Researchers from across Monash University and Monash Health are set to develop a mobile app to aid pregnant women with gestational diabetes, and their doctors, estimate their risk of adverse pregnancy outcomes.
Gestational diabetes is increasingly common, affecting up to 18 per cent of pregnancies in Australia. With this condition also comes an inherent risk. It may increase the risk of the birth of a large-for-gestational age baby which may be associated with poor long-term health, as well as preeclampsia that can threaten the lives of both mother and baby.
Thanks to funding from a recent $2.55 million Medical Research Future Fund grant to improve healthy lifestyle in preconception, pregnancy and postpartum, as well as translating targeted lifestyle support strategies into healthcare, undertaking health economics analyses and influencing guidelines and policy to improve lifestyle, health, quality of life and wellbeing of Australian mothers, babies and children, this new app is just one of the risk prediction tools which will identify pregnant women at high risk of adverse lifestyle related outcomes. It aims to calculate the absolute risk of adverse pregnancy outcomes as a percentage for individual women, to empower them and their healthcare professionals to make better decisions around the use of preventative and therapeutic interventions.
Researchers from the Monash Centre for Health Research and Implementation said there is a real opportunity to bring a precision medicine approach to this significant public health problem.
“Locally almost one in five pregnancies is affected by gestational diabetes. However, current diagnostic criteria identify a diverse population and there is a broad continuum of risk of adverse pregnancy outcomes for individual affected women,” said Dr Shamil Cooray, PhD Candidate from the Monash Centre for Health Research and Implementation and Endocrinologist at Monash Health.
“Our systematic review has shown there is an unmet clinical need for a clinical risk calculator for women with gestational diabetes, as published prediction models show none are suitable for clinical application.
“The ability to calculate the absolute risk of adverse pregnancy outcomes for individual women would positively impact affected women and their families by supporting shared and robust decision-making.
“We also hope that eventually this knowledge could be used to deliver treatment personalised to the patient, rather than making the treatment fit the patient as is the case with our current one-size-fits-all approach,” said Dr Cooray.
The app aims to transform the developed prediction model into a clinical tool that can be used to improve clinical care at Monash Health using readily available clinical characteristics such as maternal age, past obstetric history, ethnicity and Body Mass Index.
The development team has so far used data from more than 2,700 affected pregnancies and is made up of Endocrinologists, Obstetricians, Biostatisticians and International Prediction Modelling experts.

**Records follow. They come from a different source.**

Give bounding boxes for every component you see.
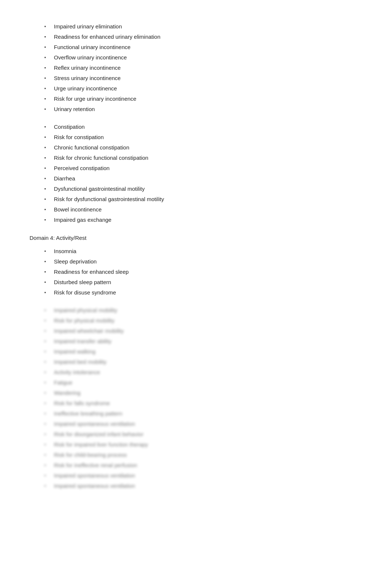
item-text: Risk for dysfunctional gastrointestinal … — [54, 195, 362, 204]
item-text: Impaired transfer ability — [54, 337, 362, 346]
bullet-icon: ▪ — [44, 175, 51, 183]
item-text: Bowel incontinence — [54, 205, 362, 214]
bullet-icon: ▪ — [44, 400, 51, 407]
item-text: Readiness for enhanced sleep — [54, 268, 362, 276]
activity-list-section: ▪Insomnia▪Sleep deprivation▪Readiness fo… — [30, 247, 362, 297]
list-item: ▪Risk for chronic functional constipatio… — [44, 154, 362, 162]
bullet-icon: ▪ — [44, 307, 51, 314]
bowel-list-section: ▪Constipation▪Risk for constipation▪Chro… — [30, 123, 362, 224]
item-text: Diarrhea — [54, 174, 362, 183]
item-text: Risk for ineffective renal perfusion — [54, 461, 362, 470]
list-item: ▪Risk for disorganized infant behavior — [44, 430, 362, 439]
bullet-icon: ▪ — [44, 369, 51, 376]
bullet-icon: ▪ — [44, 54, 51, 62]
domain4-heading: Domain 4: Activity/Rest — [30, 235, 362, 241]
item-text: Impaired walking — [54, 347, 362, 356]
list-item: ▪Impaired bed mobility — [44, 358, 362, 366]
item-text: Sleep deprivation — [54, 257, 362, 266]
activity-items-list: ▪Insomnia▪Sleep deprivation▪Readiness fo… — [30, 247, 362, 297]
item-text: Impaired spontaneous ventilation — [54, 482, 362, 490]
list-item: ▪Impaired spontaneous ventilation — [44, 471, 362, 480]
item-text: Reflex urinary incontinence — [54, 63, 362, 72]
list-item: ▪Perceived constipation — [44, 164, 362, 173]
item-text: Urge urinary incontinence — [54, 84, 362, 93]
bullet-icon: ▪ — [44, 144, 51, 152]
item-text: Urinary retention — [54, 105, 362, 114]
bullet-icon: ▪ — [44, 185, 51, 193]
list-item: ▪Impaired physical mobility — [44, 306, 362, 315]
bullet-icon: ▪ — [44, 206, 51, 214]
item-text: Perceived constipation — [54, 164, 362, 173]
item-text: Ineffective breathing pattern — [54, 409, 362, 418]
item-text: Risk for child-bearing process — [54, 451, 362, 459]
list-item: ▪Risk for child-bearing process — [44, 451, 362, 459]
bullet-icon: ▪ — [44, 431, 51, 438]
item-text: Stress urinary incontinence — [54, 74, 362, 83]
urinary-list-section: ▪Impaired urinary elimination▪Readiness … — [30, 22, 362, 114]
bullet-icon: ▪ — [44, 134, 51, 141]
list-item: ▪Urge urinary incontinence — [44, 84, 362, 93]
bullet-icon: ▪ — [44, 420, 51, 428]
item-text: Constipation — [54, 123, 362, 131]
item-text: Risk for disuse syndrome — [54, 288, 362, 297]
item-text: Insomnia — [54, 247, 362, 256]
list-item: ▪Impaired spontaneous ventilation — [44, 420, 362, 428]
list-item: ▪Impaired gas exchange — [44, 215, 362, 224]
item-text: Chronic functional constipation — [54, 143, 362, 152]
item-text: Impaired wheelchair mobility — [54, 327, 362, 335]
item-text: Impaired physical mobility — [54, 306, 362, 315]
list-item: ▪Impaired spontaneous ventilation — [44, 482, 362, 490]
bullet-icon: ▪ — [44, 75, 51, 82]
urinary-items-list: ▪Impaired urinary elimination▪Readiness … — [30, 22, 362, 114]
bullet-icon: ▪ — [44, 33, 51, 41]
list-item: ▪Insomnia — [44, 247, 362, 256]
bullet-icon: ▪ — [44, 216, 51, 224]
bowel-items-list: ▪Constipation▪Risk for constipation▪Chro… — [30, 123, 362, 224]
list-item: ▪Risk for disuse syndrome — [44, 288, 362, 297]
list-item: ▪Urinary retention — [44, 105, 362, 114]
list-item: ▪Ineffective breathing pattern — [44, 409, 362, 418]
bullet-icon: ▪ — [44, 327, 51, 335]
item-text: Impaired spontaneous ventilation — [54, 471, 362, 480]
item-text: Activity intolerance — [54, 368, 362, 377]
list-item: ▪Risk for ineffective renal perfusion — [44, 461, 362, 470]
bullet-icon: ▪ — [44, 482, 51, 490]
bullet-icon: ▪ — [44, 196, 51, 203]
bullet-icon: ▪ — [44, 23, 51, 31]
bullet-icon: ▪ — [44, 106, 51, 113]
item-text: Risk for chronic functional constipation — [54, 154, 362, 162]
item-text: Risk for impaired liver function therapy — [54, 440, 362, 449]
bullet-icon: ▪ — [44, 348, 51, 356]
list-item: ▪Bowel incontinence — [44, 205, 362, 214]
list-item: ▪Disturbed sleep pattern — [44, 278, 362, 287]
list-item: ▪Sleep deprivation — [44, 257, 362, 266]
item-text: Fatigue — [54, 378, 362, 387]
list-item: ▪Risk for impaired liver function therap… — [44, 440, 362, 449]
bullet-icon: ▪ — [44, 44, 51, 51]
bullet-icon: ▪ — [44, 338, 51, 345]
bullet-icon: ▪ — [44, 123, 51, 131]
item-text: Risk for falls syndrome — [54, 399, 362, 408]
list-item: ▪Impaired urinary elimination — [44, 22, 362, 31]
bullet-icon: ▪ — [44, 289, 51, 297]
item-text: Dysfunctional gastrointestinal motility — [54, 184, 362, 193]
item-text: Impaired bed mobility — [54, 358, 362, 366]
item-text: Impaired urinary elimination — [54, 22, 362, 31]
list-item: ▪Risk for constipation — [44, 133, 362, 142]
bullet-icon: ▪ — [44, 95, 51, 103]
list-item: ▪Impaired wheelchair mobility — [44, 327, 362, 335]
bullet-icon: ▪ — [44, 472, 51, 480]
blurred-content: ▪Impaired physical mobility▪Risk for phy… — [30, 306, 362, 490]
list-item: ▪Risk for physical mobility — [44, 316, 362, 325]
list-item: ▪Overflow urinary incontinence — [44, 53, 362, 62]
list-item: ▪Diarrhea — [44, 174, 362, 183]
list-item: ▪Impaired walking — [44, 347, 362, 356]
list-item: ▪Risk for dysfunctional gastrointestinal… — [44, 195, 362, 204]
bullet-icon: ▪ — [44, 154, 51, 162]
item-text: Risk for disorganized infant behavior — [54, 430, 362, 439]
bullet-icon: ▪ — [44, 279, 51, 286]
bullet-icon: ▪ — [44, 451, 51, 459]
list-item: ▪Functional urinary incontinence — [44, 43, 362, 52]
list-item: ▪Risk for falls syndrome — [44, 399, 362, 408]
bullet-icon: ▪ — [44, 248, 51, 255]
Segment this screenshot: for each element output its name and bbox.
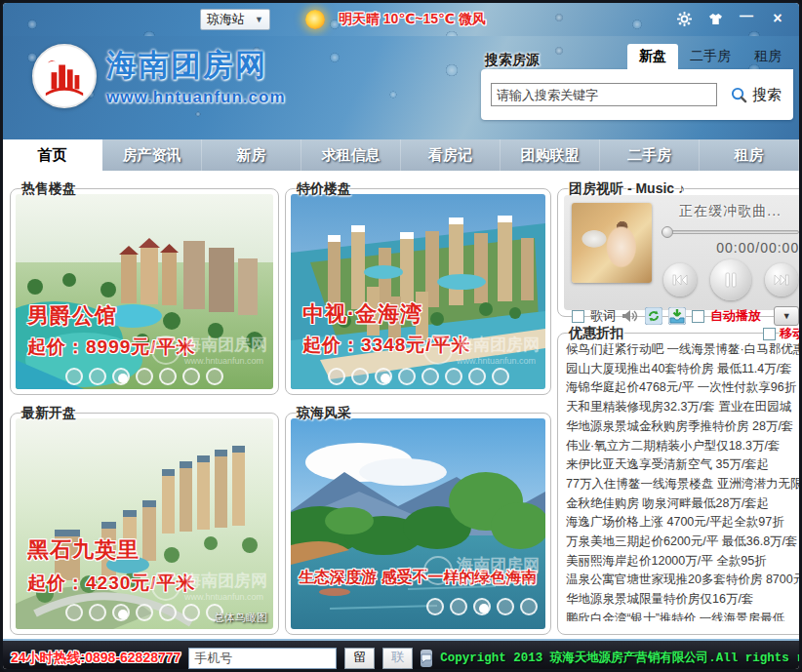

Monash Partners Academic Health Science Centre has supported this project as part of the Monash Healthcare Innovation Summer Scholarships. This scheme connects undergraduate and Masters students from across disciplines with clinicians who seek a technological solution to clinical problems. Students and clinicians will work together for 12 weeks to evaluate concepts for new technologies and create proof-of-concept prototypes.